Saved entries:

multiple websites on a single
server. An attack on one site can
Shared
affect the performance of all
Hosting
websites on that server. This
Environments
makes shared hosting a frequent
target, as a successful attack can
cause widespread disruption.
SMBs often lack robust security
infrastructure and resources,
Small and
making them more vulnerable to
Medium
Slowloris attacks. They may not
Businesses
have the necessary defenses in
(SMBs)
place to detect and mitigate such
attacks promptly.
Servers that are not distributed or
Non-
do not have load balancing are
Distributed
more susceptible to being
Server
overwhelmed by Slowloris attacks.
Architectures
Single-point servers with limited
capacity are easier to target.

▸ **Activity**
Each record above is to be returned verbatim.

▸ **Reply**
multiple websites on a single
server. An attack on one site can
Shared
affect the performance of all
Hosting
websites on that server. This
Environments
makes shared hosting a frequent
target, as a successful attack can
cause widespread disruption.
SMBs often lack robust security
infrastructure and resources,
Small and
making them more vulnerable to
Medium
Slowloris attacks. They may not
Businesses
have the necessary defenses in
(SMBs)
place to detect and mitigate such
attacks promptly.
Servers that are not distributed or
Non-
do not have load balancing are
Distributed
more susceptible to being
Server
overwhelmed by Slowloris attacks.
Architectures
Single-point servers with limited
capacity are easier to target.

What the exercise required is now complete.